3 min read Last Updated : Dec 10 2023 | 9:49 PM IST
The last policy review of 2023 by the Reserve Bank of India’s Monetary Policy Committee (MPC) was widely expected to leave the policy rate and stance unchanged. The committee rightly decided not to surprise the markets on Friday and ended the year on a satisfactory note. In fact, the year turned out to be much better than expected. It started with heightened levels of uncertainty, with very high inflation rates in advanced economies and central banks struggling to cope with them. It was not clear for how long inflation rates in some of the advanced economies would remain elevated and how markets would react to sustained policy tightening by large central banks. It is worth noting that the world had witnessed significant financial and currency-market volatility as a result of policy tightening by large central banks, particularly the Federal Reserve, in 2022. As 2023 is coming to an end, inflation rates in advanced economies, though above target, have moderated considerably. Although the Fed has indicated that the policy interest rate will remain higher for longer, financial conditions have eased considerably.
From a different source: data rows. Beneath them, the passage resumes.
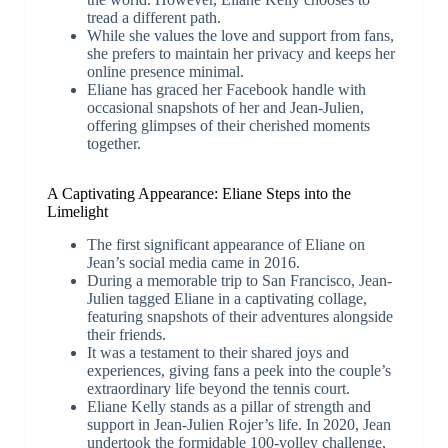
tread a different path.
While she values the love and support from fans,
she prefers to maintain her privacy and keeps her
online presence minimal.
Eliane has graced her Facebook handle with
occasional snapshots of her and Jean-Julien,
offering glimpses of their cherished moments
together.
A Captivating Appearance: Eliane Steps into the
Limelight
The first significant appearance of Eliane on
Jean’s social media came in 2016.
During a memorable trip to San Francisco, Jean-
Julien tagged Eliane in a captivating collage,
featuring snapshots of their adventures alongside
their friends.
It was a testament to their shared joys and
experiences, giving fans a peek into the couple’s
extraordinary life beyond the tennis court.
Eliane Kelly stands as a pillar of strength and
support in Jean-Julien Rojer’s life. In 2020, Jean
undertook the formidable 100-volley challenge,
Growth outcomes have also been better than expected. The US, for example, has evaded the much-anticipated recession thus far, while India has grown at rates above expectations. Thus, the financial markets on Friday were more interested in the MPC’s revised growth projection. The gross domestic product numbers for the second quarter this financial year, released recently, showed the economy expanded 7.6 per cent, taking the growth rate in the first half of the financial year to 7.7 per cent. Accordingly, the MPC revised its growth projection for the year to 7 per cent. The committee expects the economy to expand 6.5 per cent and 6 per cent in the third and fourth quarters, respectively. It also expects the growth rate to remain above 6.5 per cent in the first half of 2024-25. Maintaining growth at around 6.5 per cent over the next one year would be commendable.
On the inflation front, the MPC expects the inflation rate to average 5.4 per cent this financial year. While the rate will remain significantly above target in the current year, the committee expects it to come down to 4 per cent in the second quarter of 2024-25 before moving up to 4.7 per cent in the third quarter. With inflation rates moderating globally, and a comfortable level of core inflation, it’s the increase in food prices that would pose a challenge. The headline inflation rate, for instance, is expected to increase in November and December, largely because of higher vegetable prices. While the MPC will sit out the spike, which is a sensible thing to do because spikes in vegetable prices tend to be short-lived, it is the cereal prices that will need to be carefully watched.
The government has restricted exports of several items, which has helped contain inflation, but lower production due to weather-related issues could keep prices elevated. Overall, while global factors, such as geopolitical tensions, will continue to pose risks to the Indian economy and global growth is likely to remain below trend in the medium term, risks from financial markets have eased considerably. In fact, the outlook for the next few quarters looks better than it has been over the past several years. Domestic outcomes would also be influenced by policy changes, both before and after the 2024 Lok Sabha elections.